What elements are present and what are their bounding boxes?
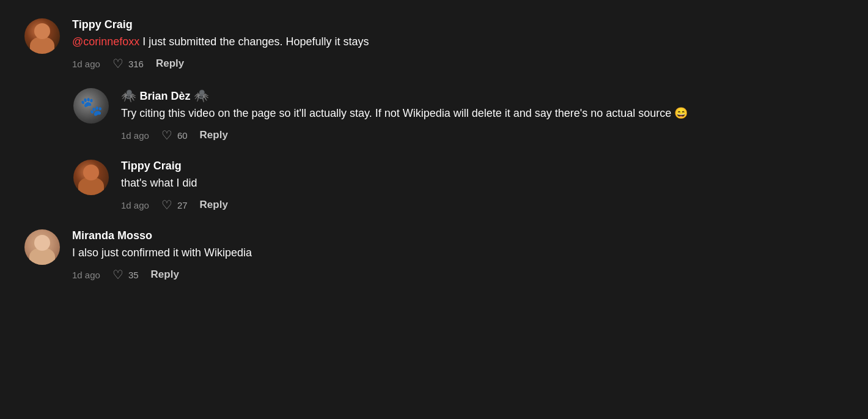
reply-button[interactable]: Reply — [156, 57, 184, 70]
like-button[interactable]: ♡ 60 — [161, 128, 188, 143]
comment-item: Tippy Craig @corinnefoxx I just submitte… — [24, 18, 697, 71]
reply-button[interactable]: Reply — [151, 269, 179, 281]
username: 🕷️ Brian Dèz 🕷️ — [121, 88, 697, 103]
comment-text: that's what I did — [121, 175, 697, 191]
reply-button[interactable]: Reply — [200, 199, 228, 211]
comment-item: 🐾 🕷️ Brian Dèz 🕷️ Try citing this video … — [73, 88, 697, 143]
reply-button[interactable]: Reply — [200, 129, 228, 141]
like-count: 60 — [177, 130, 188, 141]
username: Tippy Craig — [121, 160, 697, 172]
mention[interactable]: @corinnefoxx — [72, 35, 139, 48]
comment-meta: 1d ago ♡ 60 Reply — [121, 128, 697, 143]
heart-icon: ♡ — [161, 198, 172, 212]
comment-text: @corinnefoxx I just submitted the change… — [72, 34, 697, 50]
spider-suffix-icon: 🕷️ — [191, 89, 210, 102]
like-button[interactable]: ♡ 316 — [112, 56, 144, 71]
comment-time: 1d ago — [121, 200, 149, 210]
like-button[interactable]: ♡ 27 — [161, 198, 188, 212]
comments-section: Tippy Craig @corinnefoxx I just submitte… — [24, 12, 697, 282]
comment-text: I also just confirmed it with Wikipedia — [72, 245, 697, 261]
like-count: 316 — [128, 59, 144, 69]
like-count: 35 — [128, 270, 139, 280]
comment-meta: 1d ago ♡ 316 Reply — [72, 56, 697, 71]
like-button[interactable]: ♡ 35 — [112, 267, 139, 282]
avatar — [24, 229, 60, 265]
comment-body: 🕷️ Brian Dèz 🕷️ Try citing this video on… — [121, 88, 697, 143]
comment-body: Tippy Craig that's what I did 1d ago ♡ 2… — [121, 160, 697, 212]
comment-meta: 1d ago ♡ 35 Reply — [72, 267, 697, 282]
like-count: 27 — [177, 200, 188, 210]
comment-time: 1d ago — [121, 130, 149, 141]
avatar — [73, 160, 109, 195]
avatar — [24, 18, 60, 54]
comment-item: Tippy Craig that's what I did 1d ago ♡ 2… — [73, 160, 697, 212]
comment-meta: 1d ago ♡ 27 Reply — [121, 198, 697, 212]
comment-text: Try citing this video on the page so it'… — [121, 105, 697, 122]
heart-icon: ♡ — [112, 267, 123, 282]
comment-body: Miranda Mosso I also just confirmed it w… — [72, 229, 697, 282]
username: Tippy Craig — [72, 18, 697, 31]
spider-prefix-icon: 🕷️ — [121, 89, 140, 102]
heart-icon: ♡ — [112, 56, 123, 71]
comment-time: 1d ago — [72, 59, 100, 69]
comment-item: Miranda Mosso I also just confirmed it w… — [24, 229, 697, 282]
avatar: 🐾 — [73, 88, 109, 124]
heart-icon: ♡ — [161, 128, 172, 143]
comment-time: 1d ago — [72, 270, 100, 280]
username: Miranda Mosso — [72, 229, 697, 242]
comment-body: Tippy Craig @corinnefoxx I just submitte… — [72, 18, 697, 71]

= DIRECTIONS =
A word-for-word copy of the listing is needed. It must not include the pictures.

= TASK OUTPUT =
What elements are present and what are their bounding boxes?
reply-button[interactable]: Reply — [156, 57, 184, 70]
like-button[interactable]: ♡ 60 — [161, 128, 188, 143]
comment-item: Tippy Craig @corinnefoxx I just submitte… — [24, 18, 697, 71]
reply-button[interactable]: Reply — [151, 269, 179, 281]
username: 🕷️ Brian Dèz 🕷️ — [121, 88, 697, 103]
comment-text: that's what I did — [121, 175, 697, 191]
reply-button[interactable]: Reply — [200, 199, 228, 211]
comment-item: 🐾 🕷️ Brian Dèz 🕷️ Try citing this video … — [73, 88, 697, 143]
reply-button[interactable]: Reply — [200, 129, 228, 141]
like-count: 60 — [177, 130, 188, 141]
username: Tippy Craig — [121, 160, 697, 172]
mention[interactable]: @corinnefoxx — [72, 35, 139, 48]
comment-meta: 1d ago ♡ 60 Reply — [121, 128, 697, 143]
heart-icon: ♡ — [161, 198, 172, 212]
comment-text: @corinnefoxx I just submitted the change… — [72, 34, 697, 50]
spider-suffix-icon: 🕷️ — [191, 89, 210, 102]
like-button[interactable]: ♡ 316 — [112, 56, 144, 71]
comment-time: 1d ago — [121, 200, 149, 210]
like-button[interactable]: ♡ 27 — [161, 198, 188, 212]
comments-section: Tippy Craig @corinnefoxx I just submitte… — [24, 12, 697, 282]
comment-text: I also just confirmed it with Wikipedia — [72, 245, 697, 261]
like-count: 316 — [128, 59, 144, 69]
like-count: 35 — [128, 270, 139, 280]
comment-meta: 1d ago ♡ 316 Reply — [72, 56, 697, 71]
like-button[interactable]: ♡ 35 — [112, 267, 139, 282]
avatar — [24, 229, 60, 265]
comment-body: 🕷️ Brian Dèz 🕷️ Try citing this video on… — [121, 88, 697, 143]
comment-body: Tippy Craig that's what I did 1d ago ♡ 2… — [121, 160, 697, 212]
comment-meta: 1d ago ♡ 35 Reply — [72, 267, 697, 282]
like-count: 27 — [177, 200, 188, 210]
comment-time: 1d ago — [121, 130, 149, 141]
avatar — [73, 160, 109, 195]
avatar — [24, 18, 60, 54]
comment-item: Tippy Craig that's what I did 1d ago ♡ 2… — [73, 160, 697, 212]
comment-meta: 1d ago ♡ 27 Reply — [121, 198, 697, 212]
comment-text: Try citing this video on the page so it'… — [121, 105, 697, 122]
heart-icon: ♡ — [112, 267, 123, 282]
comment-body: Miranda Mosso I also just confirmed it w… — [72, 229, 697, 282]
username: Tippy Craig — [72, 18, 697, 31]
spider-prefix-icon: 🕷️ — [121, 89, 140, 102]
heart-icon: ♡ — [112, 56, 123, 71]
comment-time: 1d ago — [72, 59, 100, 69]
comment-item: Miranda Mosso I also just confirmed it w… — [24, 229, 697, 282]
avatar: 🐾 — [73, 88, 109, 124]
heart-icon: ♡ — [161, 128, 172, 143]
comment-time: 1d ago — [72, 270, 100, 280]
username: Miranda Mosso — [72, 229, 697, 242]
comment-body: Tippy Craig @corinnefoxx I just submitte… — [72, 18, 697, 71]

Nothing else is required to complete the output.